### ACTION ITEM
Look below for the line containing "Uncategorized" and the line containing "ihre Person liebte.…"; repeat exactly those two lines and all lines between them, and nothing else.

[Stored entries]
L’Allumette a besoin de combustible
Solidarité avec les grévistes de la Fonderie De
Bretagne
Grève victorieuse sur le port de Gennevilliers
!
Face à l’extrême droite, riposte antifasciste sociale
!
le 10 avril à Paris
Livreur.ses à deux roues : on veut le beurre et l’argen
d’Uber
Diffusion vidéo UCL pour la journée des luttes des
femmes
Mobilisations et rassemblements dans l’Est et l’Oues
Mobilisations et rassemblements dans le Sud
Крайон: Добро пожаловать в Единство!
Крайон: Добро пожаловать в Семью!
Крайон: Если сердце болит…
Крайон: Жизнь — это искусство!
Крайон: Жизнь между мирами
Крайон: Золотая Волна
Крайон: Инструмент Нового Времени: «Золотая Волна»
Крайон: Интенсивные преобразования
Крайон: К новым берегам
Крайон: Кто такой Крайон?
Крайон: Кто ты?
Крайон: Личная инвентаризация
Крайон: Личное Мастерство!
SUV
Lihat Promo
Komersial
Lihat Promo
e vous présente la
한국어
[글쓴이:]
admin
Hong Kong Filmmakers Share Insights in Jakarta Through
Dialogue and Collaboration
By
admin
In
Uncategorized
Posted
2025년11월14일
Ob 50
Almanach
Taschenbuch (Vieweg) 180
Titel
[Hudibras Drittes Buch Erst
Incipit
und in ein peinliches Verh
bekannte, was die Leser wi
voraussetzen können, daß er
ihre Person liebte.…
---
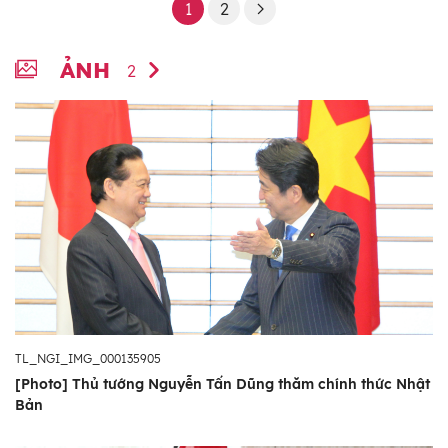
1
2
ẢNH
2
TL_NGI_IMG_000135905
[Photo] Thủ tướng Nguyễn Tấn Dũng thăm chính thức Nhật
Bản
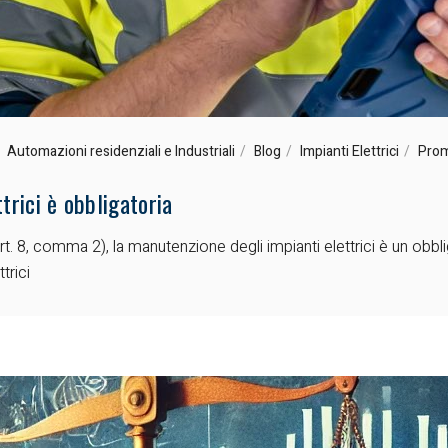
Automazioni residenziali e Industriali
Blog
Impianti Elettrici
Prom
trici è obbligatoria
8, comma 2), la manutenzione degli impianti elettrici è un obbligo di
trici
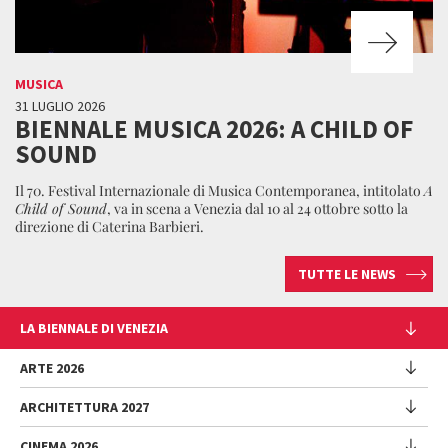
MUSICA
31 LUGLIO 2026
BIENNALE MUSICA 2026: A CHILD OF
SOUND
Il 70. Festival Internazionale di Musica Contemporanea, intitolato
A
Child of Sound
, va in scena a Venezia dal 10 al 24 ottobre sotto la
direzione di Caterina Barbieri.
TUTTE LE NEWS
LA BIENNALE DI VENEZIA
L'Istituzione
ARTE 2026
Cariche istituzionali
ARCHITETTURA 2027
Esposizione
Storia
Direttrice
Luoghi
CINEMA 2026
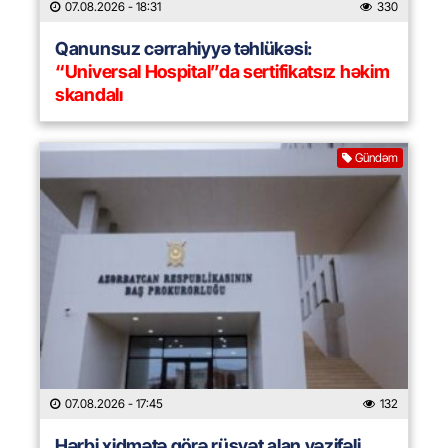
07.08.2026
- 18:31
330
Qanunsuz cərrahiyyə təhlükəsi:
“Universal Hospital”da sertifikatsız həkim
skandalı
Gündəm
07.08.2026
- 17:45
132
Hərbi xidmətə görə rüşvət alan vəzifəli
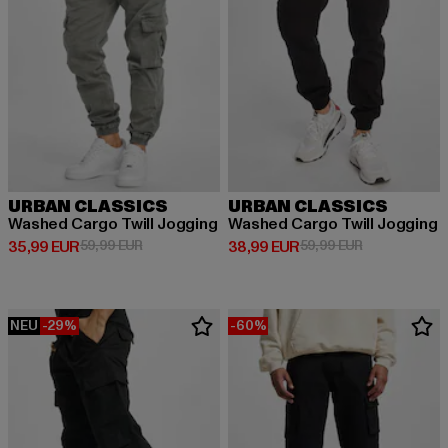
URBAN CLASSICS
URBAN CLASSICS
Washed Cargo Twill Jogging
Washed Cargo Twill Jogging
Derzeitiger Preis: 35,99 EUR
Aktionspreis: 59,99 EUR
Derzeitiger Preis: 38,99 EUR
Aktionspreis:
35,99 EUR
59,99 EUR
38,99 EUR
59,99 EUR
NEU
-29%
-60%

### EXERCISE RESULT
Uncategorized
Posted
2025년11월14일
Ob 50
Almanach
Taschenbuch (Vieweg) 180
Titel
[Hudibras Drittes Buch Erst
Incipit
und in ein peinliches Verh
bekannte, was die Leser wi
voraussetzen können, daß er
ihre Person liebte.…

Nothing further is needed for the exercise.